I believe the right picture can make a huge impact. Not only do I enjoy creating illustrations, I think they are important. Whether serious or light hearted, pictures carry a message to all of us that reaches out in a different way than written text or spoken words.
Brilliant works of literature or emotive speeches are hugely significant, writings can overthrow governments, and songs can break hearts. But there is something special about images that we value. Of all the early work children bring back from school, it’s their first pictures that get stuck to the fridge door with a magnet.
Perhaps it’s in our nature. Early humans probably had a lot of concerns – avoiding death by dangerous animal, surviving without sustainable agriculture, coping with all the perils life threw at them with only the most rudimentary tools and equipment – yet still made time to draw pictures on their cave walls.
Perhaps it was all due to the lack of an alphabet and a written language. Perhaps the creators of those early pictures weren’t artists or creatives, they were scientists or historians recording the flora and fauna around them or memorialising significant events the only way they knew how without words.

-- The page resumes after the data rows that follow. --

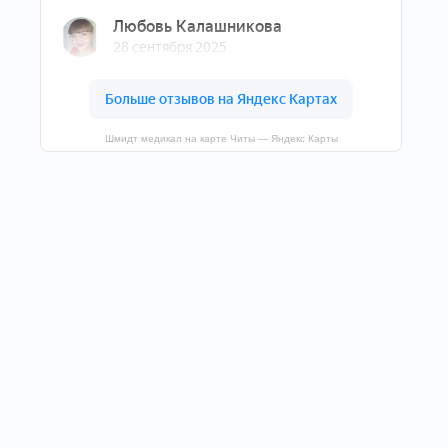
Шмидт медикал на карте Читы — Яндекс Карты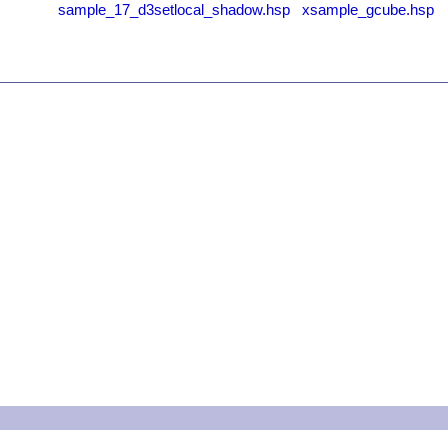
sample_17_d3setlocal_shadow.hsp
xsample_gcube.hsp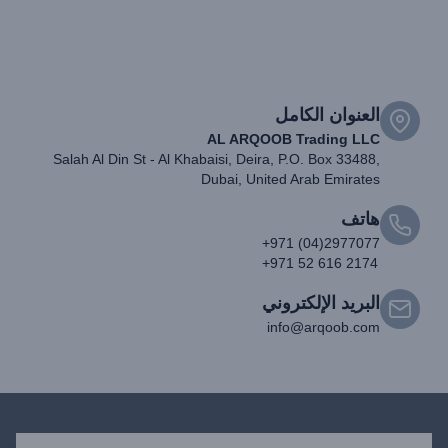
العنوان الكامل
AL ARQOOB Trading LLC
Salah Al Din St - Al Khabaisi, Deira, P.O. Box 33488,
Dubai, United Arab Emirates
هاتف
+971 (04)2977077
+971 52 616 2174
البريد الإلكتروني
info@arqoob.com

Words never stopped us creating pictures though. Scientists still rely on diagrams and events are still recorded for posterity as images, be they drawn, painted, photographed or filmed. If anything, as the motivation for recording information broadened out, pictures continued to blend disciplines together. Scientific diagrams are valuable historical sources, maps reveal much about what a society considers to be important, and religious beliefs and practices, or lack thereof, can be understood from the art of an age.
Pictures are special to us. Vows have to be exchanged at a wedding ceremony and the register signed but there is no need for a photograph to complete the occasion. Yet most people ensure they have this visual record. Despite the fact that we can now communicate not only in defined alphabets and languages, but in the international languages of computer code and mathematics, the image remains as important to us today as it did to the cave dwellers.
From world famous works of art to humble doodles on a notepad, pictures tell a story. Amusing or serious, tragic or happy, straightforward and simple or broader and deeper than the creator ever realised, pictures continue to influence the people who view them. They are important to us.